Generosity of Passers-by Aids Quake Victims
ARMENIA, Colombia — The generosity of passing motorists on Friday kept hope alive for residents of a Colombian tent city that fills a half-mile stretch of highway median on the way out of this earthquake-devastated city.
Barefoot children sprinted out of a tent when men stopped to pass out goods from a Renault hatchback brimming with diapers, blankets, candles and toilet paper. A boy in dirty soccer shorts smiled from ear to ear, carrying a bright green blanket to his parents.
Juan Jaramillo, an engineer from Armenia who has been inspecting buildings damaged by Monday’s magnitude-6 earthquake and distributing supplies he collected from family and friends in his spare time, said nobody was leading the aid effort.
“We’re taking it upon ourselves to help out,” he said.
“Eighty percent of Armenia hasn’t gotten anything,” he said. “What they have is what private people have been giving them.”
The government relief effort, although substantial, has been hampered by confusion, lack of personnel and vehicles.

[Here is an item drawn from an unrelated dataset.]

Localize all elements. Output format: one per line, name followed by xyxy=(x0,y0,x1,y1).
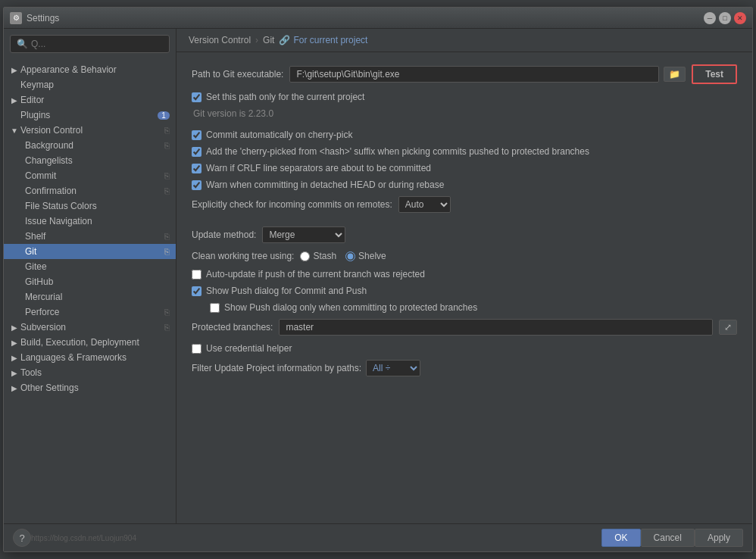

In short, it has been overwhelmed by the magnitude of need in this city of 300,000, which was the hardest hit by the quake that killed at least 940 people and injured 3,690 nationwide, according to the Red Cross.
In the hundreds of makeshift tents on the highway median above Armenia’s Buenos Aires shantytown, people are forced to live off the help of passers-by.
William Benavides, a typewriter repairman who lives in a damaged bamboo home on a steep ravine below the highway, said it is safer to be up by the road, far from the thieves reported to be roaming the shantytowns, and near “where the food passes by.”
He said there are also advantages to being so visible to the public. “We’re suffering up there, but we also put pressure on the government to take care of us,” he said.
There even was a bit of humor amid the misery on the muddy, overcrowded median.
“Welcome to my Swiss chalet,” quipped 39-year-old quarry worker Luis Ernesto Hoyos, emerging from an A-frame bamboo and plastic shelter that has been home for his family of four since the quake caused menacing cracks in the house they rented nearby.
Up the road, Ana Celia Aviloa’s wishes came true when two men in a rickety old truck pulled up beside her tiny lean-to and handed out garbage bags with panela, the brown sugar Colombians use to sweeten just about everything.
“We’ve been dying for some,” Aviloa said, grinning broadly.